Arie Lipsky
Arts & Culture Music

Arie Lipsky at A Musical Feast by Jan Jezioro

Former BPO Principal Cellist and Resident Conductor returns to town

On Friday, April 13 at 8pm, ‘A Musical Feast’, the cutting-edge presenter of traditional classical and contemporary classical music in Western New York will present its spring concert in the group’s audience-friendly home in the acoustically superior Tower Auditorium of the Burchfield Penny Art Center, located on Elmwood Avenue, on the Buffalo State Campus. ‘A Musical Feast’ has a well-deserved reputation for eclectic programming, and this concert is no exception with musical selections ranging from the baroque era to the 21st century.

Buffalo classical music lovers might remember Arie Lipsky best as the BPO’s former principal cellist, a post he filled in 1984, from which he went on to become the BPO’s Resident Conductor in 1990, a post he held for the next twelve years. Lipsky is currently in his twenty-first year as Music Director and Conductor of the Ashland Symphony Orchestra, and he often returns to the area to conduct outdoor summer concerts. Lipsky will display a side of his musicianship that may come as a surprise to most who know his previous work. It turns out that he also studied the flute while a student in Israel, and he will be performing two of the Six Chassidic Songs, along with Claudia Hoca, by American composer Paul Schoenfield, as transcribed for flute and piano. The Six Chassidic Songs show one of the many other sides of the multi-faceted composer, best known perhaps for his 1986 work Cafe Music, for violin, cello and piano. Lipsky and Hoca will also perform D’un Matin de Printemps by Lili Boulanger, the extraordinarily gifted younger sister of the renowned musical pedagogue Nadia Boulanger, who died tragically young in 1918.
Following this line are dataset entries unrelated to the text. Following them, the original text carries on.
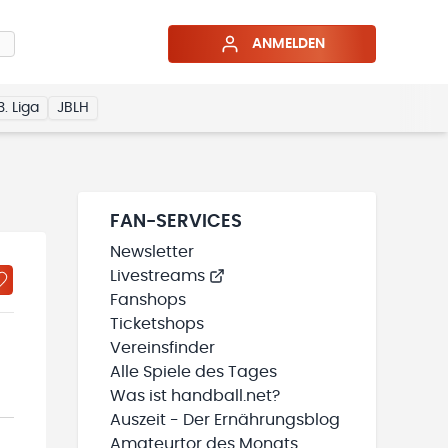
ANMELDEN
3. Liga
JBLH
FAN-SERVICES
Newsletter
Livestreams
Fanshops
Ticketshops
Vereinsfinder
Alle Spiele des Tages
Was ist handball.net?
Auszeit - Der Ernährungsblog
Amateurtor des Monats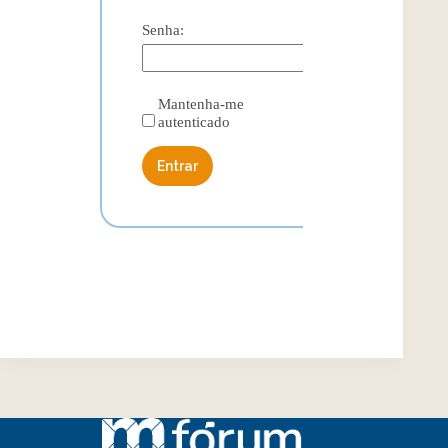
Senha:
Mantenha-me
autenticado
Entrar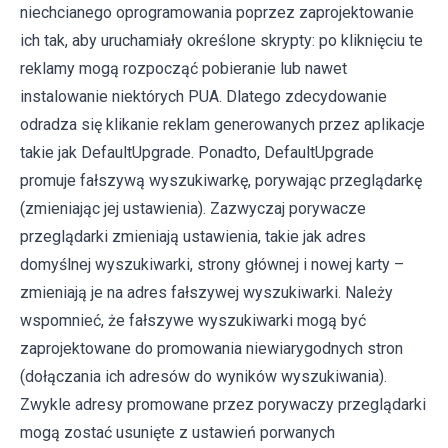
niechcianego oprogramowania poprzez zaprojektowanie
ich tak, aby uruchamiały określone skrypty: po kliknięciu te
reklamy mogą rozpocząć pobieranie lub nawet
instalowanie niektórych PUA. Dlatego zdecydowanie
odradza się klikanie reklam generowanych przez aplikacje
takie jak DefaultUpgrade. Ponadto, DefaultUpgrade
promuje fałszywą wyszukiwarkę, porywając przeglądarkę
(zmieniając jej ustawienia). Zazwyczaj porywacze
przeglądarki zmieniają ustawienia, takie jak adres
domyślnej wyszukiwarki, strony głównej i nowej karty –
zmieniają je na adres fałszywej wyszukiwarki. Należy
wspomnieć, że fałszywe wyszukiwarki mogą być
zaprojektowane do promowania niewiarygodnych stron
(dołączania ich adresów do wyników wyszukiwania).
Zwykle adresy promowane przez porywaczy przeglądarki
mogą zostać usunięte z ustawień porwanych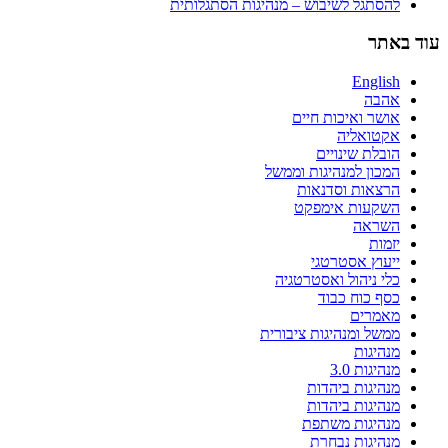
להסתגל לשיבוש – מנהיגות הסתגלותית
עוד באתר
English
אהבה
אושר ואיכות חיים
אקטואליה
הובלת שינויים
המכון למנהיגות וממשל
הרצאות וסדנאות
השקעות אימפקט
השראה
יזמות
ייעוץ אסטרטגי
כלי ניהול ואסטרטגיה
כסף כוח כבוד
מאמרים
ממשל ומנהיגות ציבורית
מנהיגות
מנהיגות 3.0
מנהיגות ביהדות
מנהיגות ביהדות
מנהיגות משתפת
מנהיגות נבחרת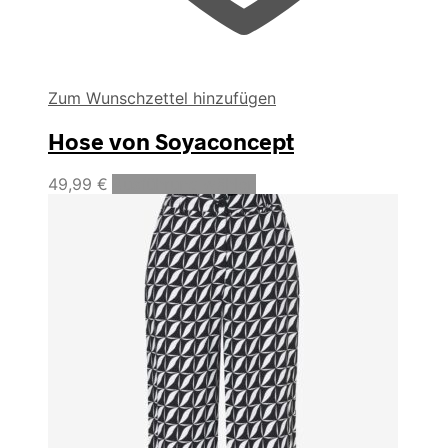
Zum Wunschzettel hinzufügen
Hose von Soyaconcept
Dieses
49,99
€
Ausführung wählen
Produkt
weist
mehrere
Varianten
auf.
Die
Optionen
können
auf
der
Produktseite
gewählt
werden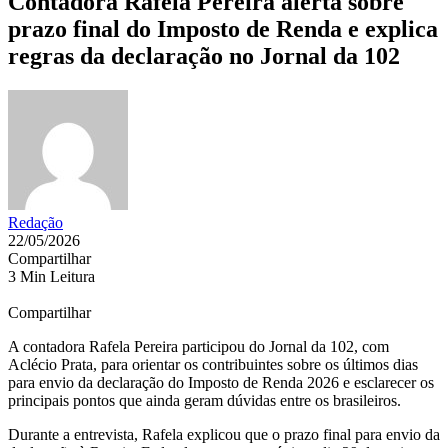
Contadora Rafela Pereira alerta sobre
prazo final do Imposto de Renda e explica
regras da declaração no Jornal da 102
Redação
22/05/2026
Compartilhar
3 Min Leitura
Compartilhar
A contadora
Rafela Pereira
participou do Jornal da 102, com
Aclécio Prata, para orientar os contribuintes sobre os últimos dias
para envio da declaração do Imposto de Renda 2026 e esclarecer os
principais pontos que ainda geram dúvidas entre os brasileiros.
Durante a entrevista, Rafela explicou que o prazo final para envio da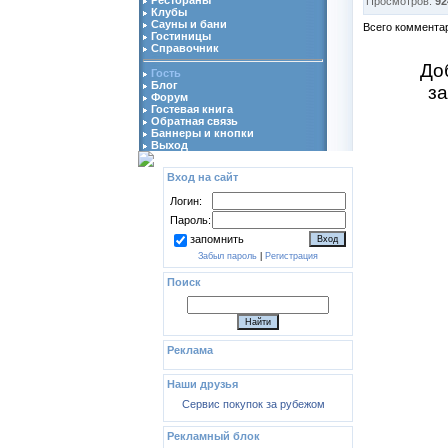
Просмотров:
92
Клубы
Сауны и бани
Всего коммента
Гостиницы
Справочник
До
Гость
Блог
з
Форум
Гостевая книга
Обратная связь
Баннеры и кнопки
Выход
Вход на сайт
Логин:
Пароль:
запомнить
Забыл пароль
|
Регистрация
Поиск
Реклама
Наши друзья
Сервис покупок за рубежом
Рекламный блок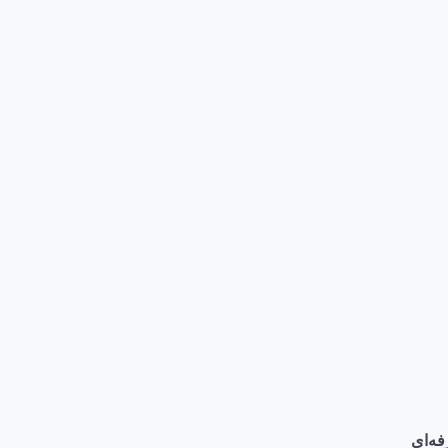
فه‌ای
The evening will end with a late, Romantic Era flourish, when Lipsky returns in his more familiar role as cellist, along with Hoca as accompanist, for a performance of Russian composer Serge Rachmaninoff’s early, but substantial Sonata in G minor for Cello and Piano. One of the very few chamber music works by the composer, the sonata never fails to win audiences over with its heart-on-the-sleeve romanticism.

Diane Hunger

Diane Hunger, who teaches saxophone at Syracuse University, as well as at the State University of New York at Fredonia, has performed as a soloist with the Hamburg Symphony and has had a solo performance in Carnegie Hall. She frequently rediscovers music from the past which she transcribes for saxophone, and she has founded a new company which will publish her transcriptions. To open the program Hunger will perform the Sonata in a minor by Carl Philipp Emanuel Bach, the most musically gifted son of Johann Sebastian Bach. Originally for flute, the work is one on the earliest unaccompanied works for solo flute, and it was composed while C.P.E. Bach was chief harpsichordist of Frederick the Great, who excelled as a flute player.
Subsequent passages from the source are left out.